[Input]

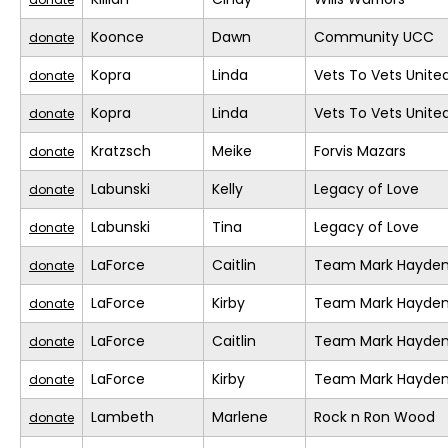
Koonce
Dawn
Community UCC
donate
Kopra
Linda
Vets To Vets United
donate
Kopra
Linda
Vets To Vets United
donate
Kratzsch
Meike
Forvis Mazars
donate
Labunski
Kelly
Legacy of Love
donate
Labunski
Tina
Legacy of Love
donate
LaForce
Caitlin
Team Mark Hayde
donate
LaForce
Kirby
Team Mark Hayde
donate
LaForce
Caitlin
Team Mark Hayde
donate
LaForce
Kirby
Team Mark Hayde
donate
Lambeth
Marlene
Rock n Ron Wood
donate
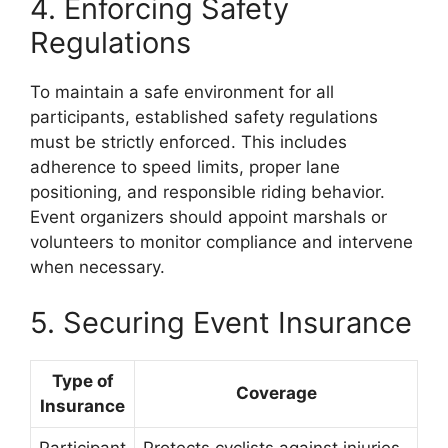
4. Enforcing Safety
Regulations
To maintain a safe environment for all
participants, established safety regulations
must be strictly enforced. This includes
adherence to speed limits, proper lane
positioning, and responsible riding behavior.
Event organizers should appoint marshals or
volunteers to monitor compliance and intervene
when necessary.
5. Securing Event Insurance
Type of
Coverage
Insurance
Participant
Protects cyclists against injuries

[/Input]

• What this task involves: Repeat each entry above word for word, leaving every picture out.

• Response:
Koonce
Dawn
Community UCC
donate
Kopra
Linda
Vets To Vets United
donate
Kopra
Linda
Vets To Vets United
donate
Kratzsch
Meike
Forvis Mazars
donate
Labunski
Kelly
Legacy of Love
donate
Labunski
Tina
Legacy of Love
donate
LaForce
Caitlin
Team Mark Hayde
donate
LaForce
Kirby
Team Mark Hayde
donate
LaForce
Caitlin
Team Mark Hayde
donate
LaForce
Kirby
Team Mark Hayde
donate
Lambeth
Marlene
Rock n Ron Wood
donate
4. Enforcing Safety
Regulations
To maintain a safe environment for all
participants, established safety regulations
must be strictly enforced. This includes
adherence to speed limits, proper lane
positioning, and responsible riding behavior.
Event organizers should appoint marshals or
volunteers to monitor compliance and intervene
when necessary.
5. Securing Event Insurance
Type of
Coverage
Insurance
Participant
Protects cyclists against injuries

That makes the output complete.